20 prometheus.io/port: "8080"
21 prometheus.io/path: "/metrics"
22 spec:
23 securityContext:
24 runAsNonRoot: true
25 runAsUser: 65532
26 fsGroup: 65532
27
28 containers:
29 - name: api-server
30 image: ghcr.io/nvidia/aicrd:latest
31 imagePullPolicy: IfNotPresent
32
33 ports:
34 - name: http
35 containerPort: 8080
36 protocol: TCP
37
38 env:
39 - name: PORT
40 value: "8080"
41 - name: AICR_LOG_LEVEL
42 value: "info"
43
44 livenessProbe:
45 httpGet:
46 path: /health
47 port: http
48 initialDelaySeconds: 10
49 periodSeconds: 30
50 timeoutSeconds: 5
51 failureThreshold: 3
52
53 readinessProbe:
54 httpGet:
55 path: /ready
56 port: http
57 initialDelaySeconds: 5
58 periodSeconds: 10
59 timeoutSeconds: 5
60 failureThreshold: 3
61
62 resources:
63 requests:
64 cpu: 100m
65 memory: 128Mi
66 limits:
67 cpu: 500m
68 memory: 512Mi
69
70 securityContext:
71 allowPrivilegeEscalation: false
72 readOnlyRootFilesystem: true
73 capabilities:
74 drop: ["ALL"]
$kubectl apply -f deployment.yaml

3. Create Service

1# service.yaml
2apiVersion: v1
3kind: Service
4metadata:
5 name: aicrd
6 namespace: aicr
7 labels:
8 app: aicrd
9spec:
10 type: ClusterIP
11 selector:
12 app: aicrd
13 ports:
14 - name: http
15 port: 80
16 targetPort: http
17 protocol: TCP
$kubectl apply -f service.yaml

4. Create Ingress (Optional)

1# ingress.yaml
2apiVersion: networking.k8s.io/v1
3kind: Ingress
4metadata:
5 name: aicrd
6 namespace: aicr
7 annotations:
8 cert-manager.io/cluster-issuer: letsencrypt-prod
9 nginx.ingress.kubernetes.io/rate-limit: "100"
10spec:
11 ingressClassName: nginx
12 tls:
13 - hosts:
14 - aicr.yourdomain.com
15 secretName: aicr-tls
16 rules:
17 - host: aicr.yourdomain.com
18 http:
19 paths:
20 - path: /
21 pathType: Prefix
22 backend:
23 service:
24 name: aicrd
25 port:
26 number: 80
$kubectl apply -f ingress.yaml

Capturing Snapshots (Agent)

The API server only generates recipes and bundles — it does not capture cluster state.

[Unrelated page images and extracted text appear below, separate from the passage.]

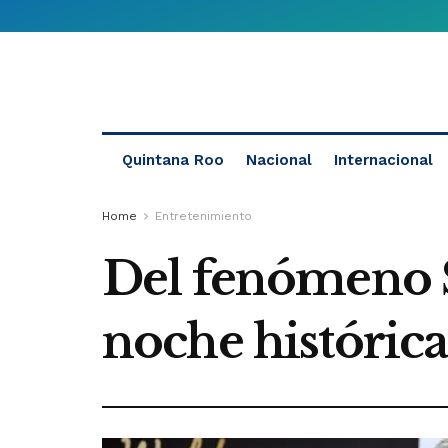
Quintana Roo
Nacional
Internacional
Home
Entretenimiento
Del fenómeno S
noche históric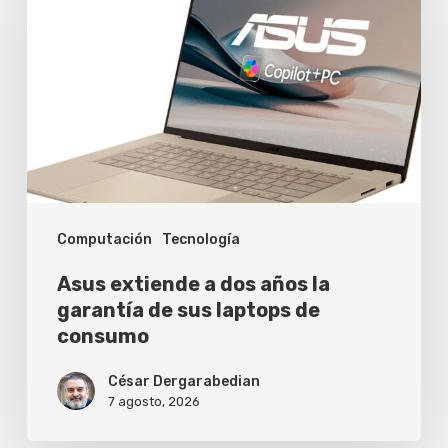
a
dos
años
la
garantía
de
sus
Computación
Tecnología
laptops
de
Asus extiende a dos años la
consumo
garantía de sus laptops de
consumo
César Dergarabedian
7 agosto, 2026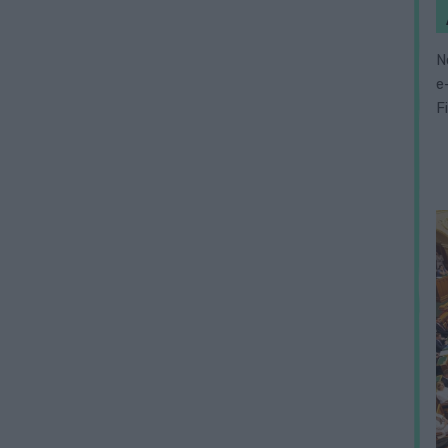
N
e
F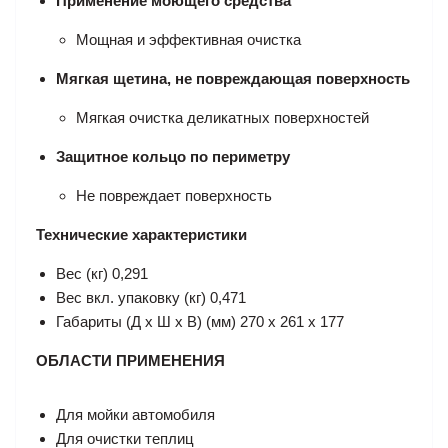
Применение моющего средства
Мощная и эффективная очистка
Мягкая щетина, не повреждающая поверхность
Мягкая очистка деликатных поверхностей
Защитное кольцо по периметру
Не повреждает поверхность
Технические характеристики
Вес (кг)
0,291
Вес вкл. упаковку (кг)
0,471
Габариты (Д x Ш x В) (мм)
270 x 261 x 177
ОБЛАСТИ ПРИМЕНЕНИЯ
Для мойки автомобиля
Для очистки теплиц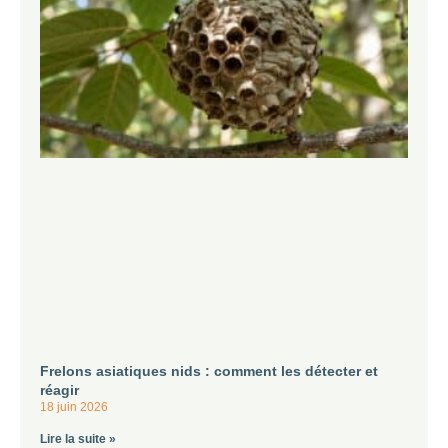
Frelons asiatiques nids : comment les détecter et
réagir
18 juin 2026
Lire la suite »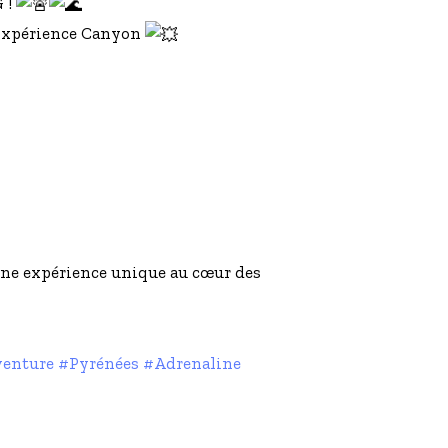
 !
 @Expérience Canyon
 une expérience unique au cœur des
enture
#Pyrénées
#Adrenaline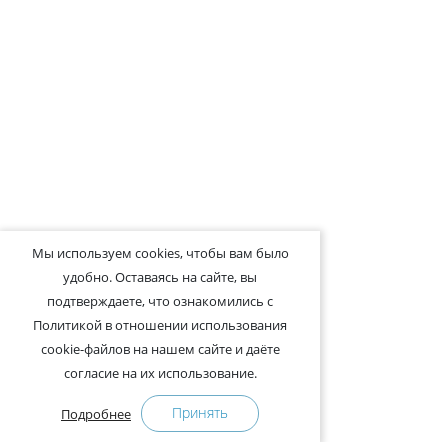
Мы используем cookies, чтобы вам было
удобно. Оставаясь на сайте, вы
подтверждаете, что ознакомились с
Политикой в отношении использования
cookie-файлов на нашем сайте и даёте
согласие на их использование.
Принять
Подробнее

Snapshot capture is a separate concern handled by the AICR agent Job, including its RBAC (ServiceAccount, Role, ClusterRole), the privileged-mode requirement, ConfigMap storage (cm://<ns>/<name>), and the full snapshot → recipe → bundle CLI flow. That material is documented canonically in Agent Deployment and is not duplicated here.

Configuration Options

Environment Variables

VariableDefaultDescription
PORT8080HTTP server port
AICR_LOG_LEVELinfoLogging level: debug, info, warn, error
RATE_LIMIT100Requests per second
RATE_BURST200Burst capacity
READ_TIMEOUT30sHTTP read timeout
WRITE_TIMEOUT30sHTTP write timeout
IDLE_TIMEOUT60sHTTP idle timeout

Note: The API server uses structured JSON logging to stderr. The CLI supports three logging modes (CLI/Text/JSON), but the API server always uses JSON for consistent log aggregation.

ConfigMap for Custom Recipe Data (Advanced)

Note: This example shows the concept of mounting custom recipe data. The actual recipe format uses a base-plus-overlay architecture. See recipes/ for the current schema (overlays/*.yaml including base.yaml).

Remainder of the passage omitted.